Nachhaltiges Shopping auf und abseits von Mariahilfer Straße & Co., köstliches Essen, Kaffee & Kuchen oder ein kleiner Snack zwischendurch, zubereitet mit den besten Bio- und FAIRTRADE-Zutaten, Eintauchen in die Welt der Naturkosmetik oder einfach ein nettes Souvenir, das nachhaltig und fair produziert wurde – all das und noch viel mehr bietet die Wiener Nachhaltigkeitsszene. Auf dem Rundgang „Ich mach es anders“ mit einer jungen Stadtführerin standen die Konzepte zahlreicher Start-Ups, aber auch die Initiativen alteingesessener Wiener Einzelhändler im Mittelpunkt.

Natürlich durfte bei einer Fahrt nach Wien auch der Kontrast zum „harten“ Tourismus“ nicht fehlen und so stand interessenabhängig ein Besuch des Schlosses Schönbrunn oder der Spanischen Hofreitschule, eine Stadtrundfahrt im Hop on- / Hop off-Bus oder eine Fahrt mit dem Riesenrad im Prater, einem der Wahrzeichen Wiens, auf der Agenda.

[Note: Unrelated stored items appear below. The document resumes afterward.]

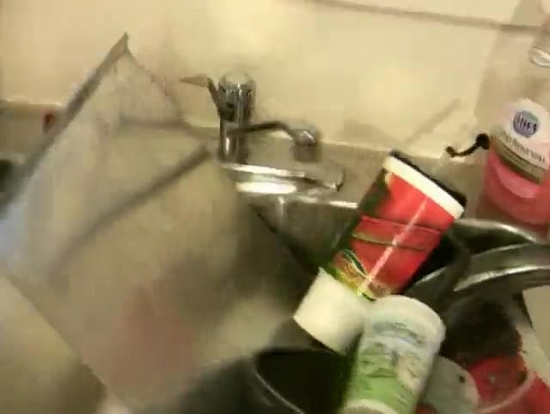 At what (x,y) coordinates should I click in order to perform the action: click on metal sink rim. Please return your answer as a coordinate pair (x, y). Image resolution: width=550 pixels, height=414 pixels. Looking at the image, I should click on (306, 214). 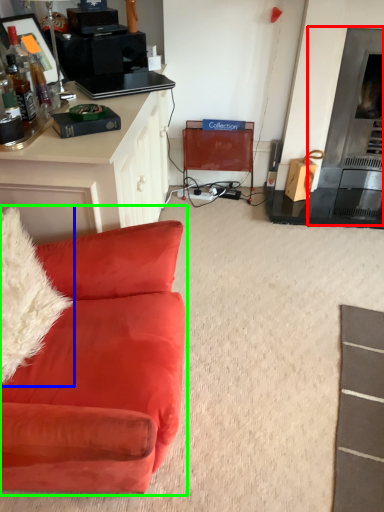 Question: Which object is positioned farthest from fireplace (highlighted by a red box)? Select from pillow (highlighted by a blue box) and studio couch (highlighted by a green box).

Choices:
 (A) pillow
 (B) studio couch

Answer: (A) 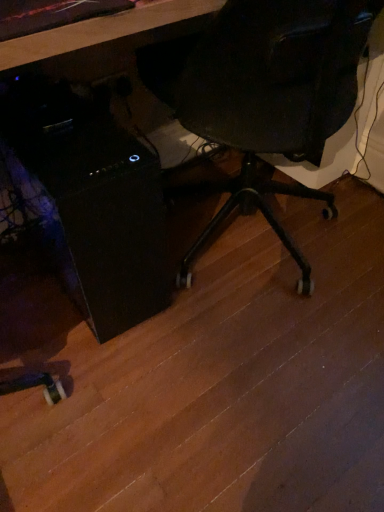 I want to click on black matte computer tower at lower left, so click(97, 206).

The width and height of the screenshot is (384, 512). Describe the element at coordinates (97, 206) in the screenshot. I see `black matte computer tower at lower left` at that location.

Locate an element on the screen. This screenshot has width=384, height=512. black matte computer tower at lower left is located at coordinates (97, 206). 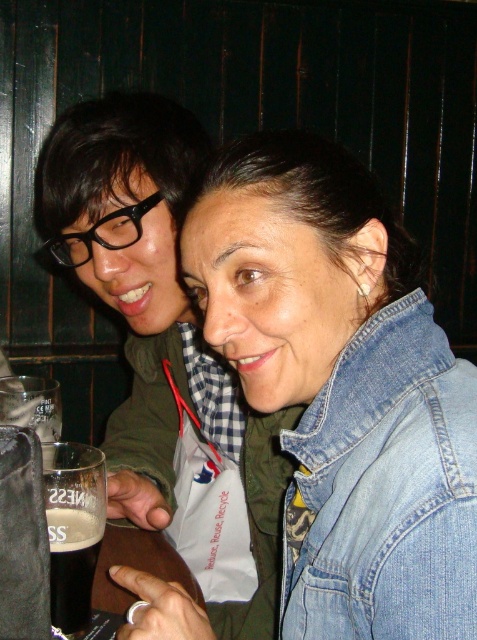 Question: Does denim jacket at lower right have a larger size compared to dark brown glass at lower left?

Choices:
 (A) no
 (B) yes

Answer: (B)

Question: Does denim jacket at lower right have a greater width compared to dark brown glass at lower left?

Choices:
 (A) yes
 (B) no

Answer: (A)

Question: Does denim jacket at lower right come behind dark brown glass at lower left?

Choices:
 (A) yes
 (B) no

Answer: (B)

Question: Which object is closer to the camera taking this photo?

Choices:
 (A) denim jacket at lower right
 (B) dark brown glass at lower left

Answer: (A)

Question: Among these objects, which one is farthest from the camera?

Choices:
 (A) dark brown glass at lower left
 (B) denim jacket at lower right

Answer: (A) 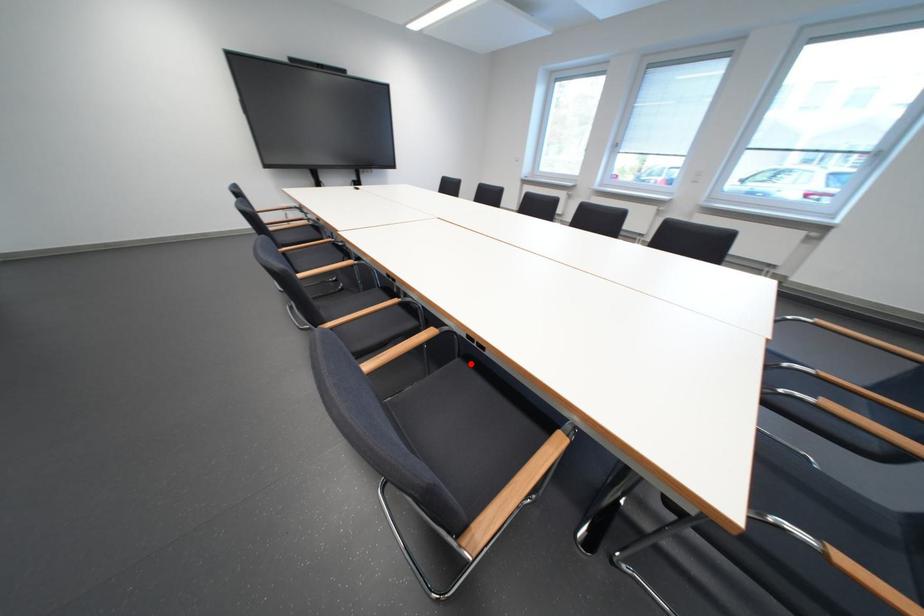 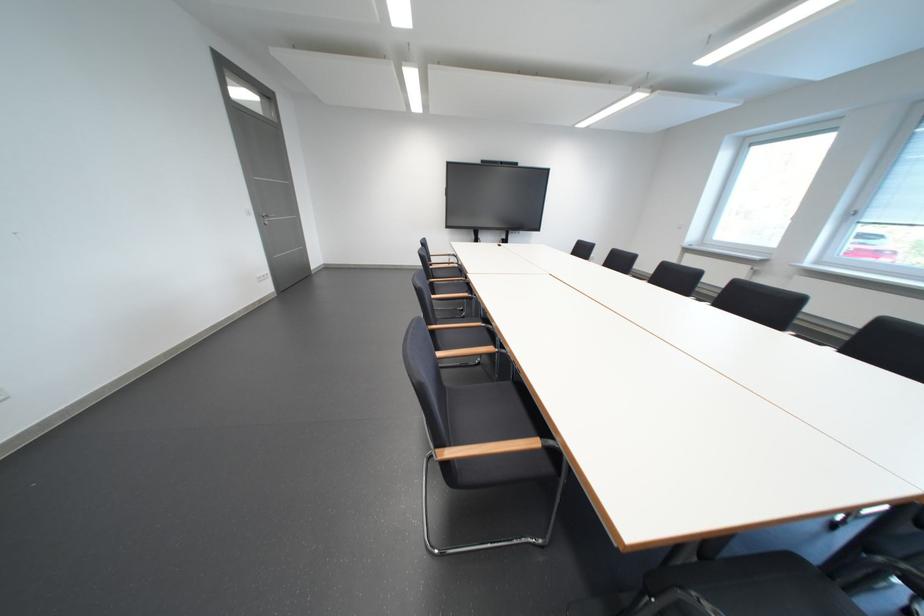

Alles in allem war diese Studienfahrt ein nachhaltiges Erlebnis mit vielen neuen Eindrücken und einem Wien, das alle verzaubert hat. „Wir haben erfahren, was es bedeutet, nachhaltiges Handeln im Tourismus konkret umzusetzen. Wir konnten eine Art des Unterwegs-Seins, aber auch Entwicklungsangebote im Tourismus kennenlernen, die fair bleiben gegenüber der Natur, die der lokalen Bevölkerung wirtschaftliche Chancen eröffnen und kulturelle Identitäten berücksichtigen.“ Die Schülerinnen und Schüler sowie die Lehrkräfte sind sich einig: Reisen und Nachhaltigkeit – das passt zusammen!